In an inspired move, a trio of self-assured architects was enlisted to bring this vision to life. Fresh out of university, Antonio Escario, José Antonio Vidal and José Vives Ferrero embodied the type of newly educated, upwardly mobile tenants that the developers hoped to attract. Provincial city rivalry played its part too, as the young architects angled to put Valencia on Spain’s contemporary design map.
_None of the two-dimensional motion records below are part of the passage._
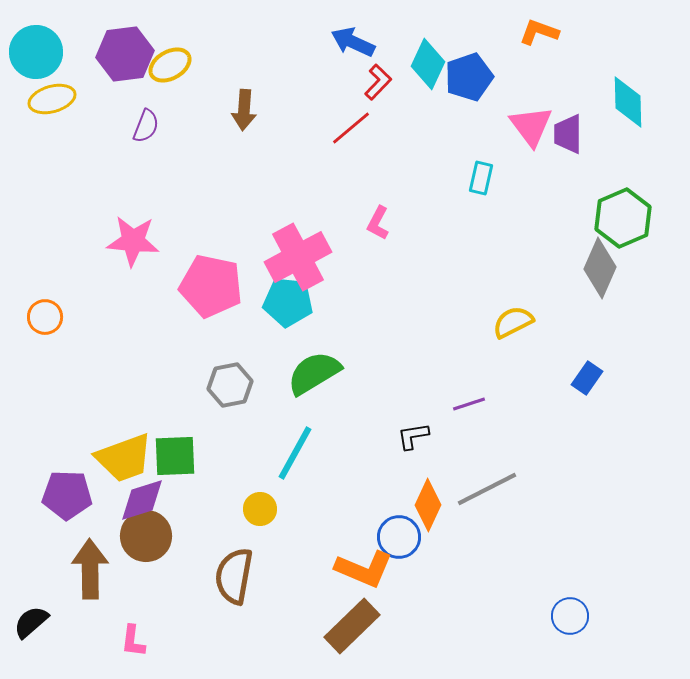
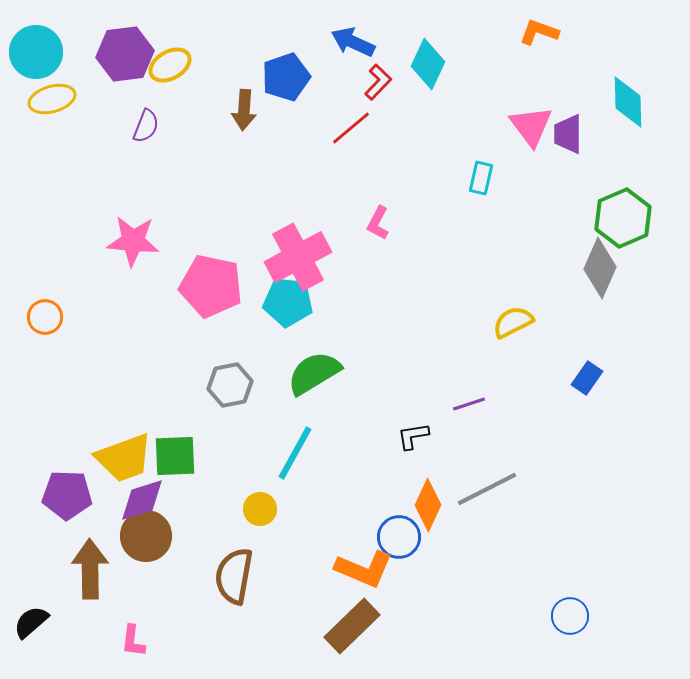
blue pentagon at (469, 77): moved 183 px left
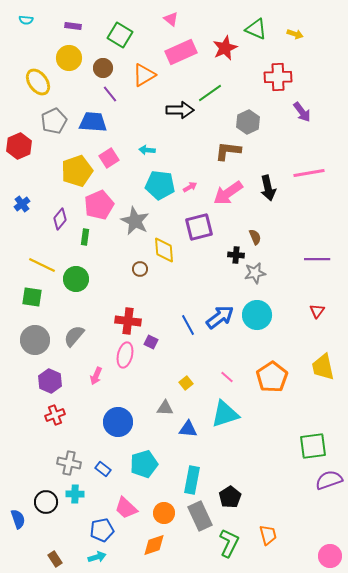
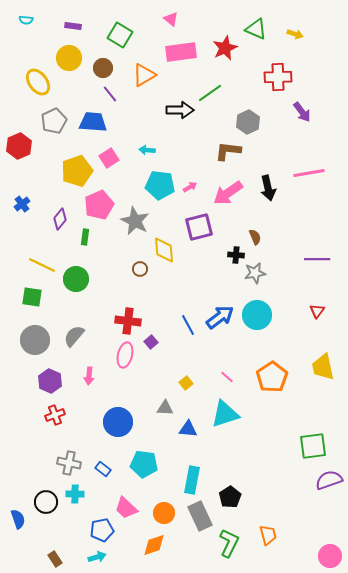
pink rectangle at (181, 52): rotated 16 degrees clockwise
purple square at (151, 342): rotated 24 degrees clockwise
pink arrow at (96, 376): moved 7 px left; rotated 18 degrees counterclockwise
cyan pentagon at (144, 464): rotated 24 degrees clockwise
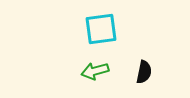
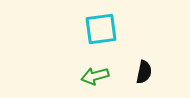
green arrow: moved 5 px down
Having returned from a trip to Japan, Escario felt inspired. “The technology, modernity and mere fact of having travelled to another country – still rare for Spaniards in the 1960s – invigorated my father,” says Javier Escario, who worked at his father’s studio from a young age and would later become an architect too. “Even the idea of a high-rise was a polemic,” he says, musing on his father’s architectural anomaly. “Great effort was therefore made to convince potential middle-class homebuyers, who were more accustomed to classic housing, that high-density living was the new contemporary lifestyle and the ultimate status symbol.”
Completed in 1973 after four years of construction, Torre Ripalda’s apartments were organised around principles of privacy and comfort, both of which updated conventional Spanish ideas of luxury. Advertised as the first building in Valencia with centralised air conditioning, many of the apartments were up to 300 sq m (a little larger than a tennis court), dimensions almost inconceivable for residential blocks today. Vestiges of an older era were also incorporated. Most of the apartments came with separate service entrances, sleeping quarters for “the help” adjoined the kitchens and electronic buzzers were dotted around to call for speedy domestic service.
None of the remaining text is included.